L’Allemagne a lancé une vaste opération de dépollution sous-marine. Mais en retirant les munitions, on risque aussi d’effacer les habitats marins qui s’y sont développés.
Certains chercheurs proposent une solution intermédiaire : remplacer les explosifs par des structures artificielles non dangereuses. Cela permettrait de sécuriser la zone tout en préservant la biodiversité qu’elle accueille aujourd’hui.
Ce sanctuaire né d’un drame pose une question : comment concilier sécurité humaine et préservation d’une biodiversité inattendue ?
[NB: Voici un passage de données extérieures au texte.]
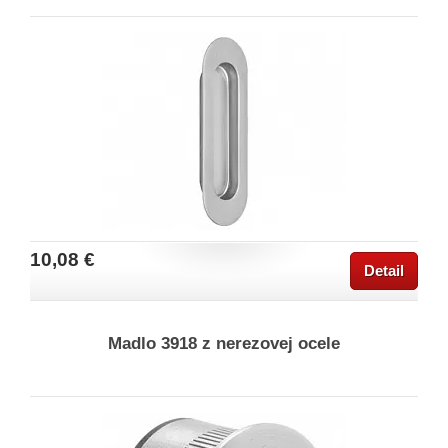
10,08 €
Detail
Madlo 3918 z nerezovej ocele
Cette histoire illustre la résilience spectaculaire du vivant, capable de transformer des déchets de guerre en zones de vie foisonnantes. Comme les épaves ou les plateformes, les bombes deviennent des récifs accidentels.
Mais cette biodiversité née du chaos pose une question : faut-il tout retirer pour sécuriser les fonds marins, ou préserver ces microcosmes ? Les scientifiques suggèrent une solution hybride : remplacer les explosifs par des structures sûres.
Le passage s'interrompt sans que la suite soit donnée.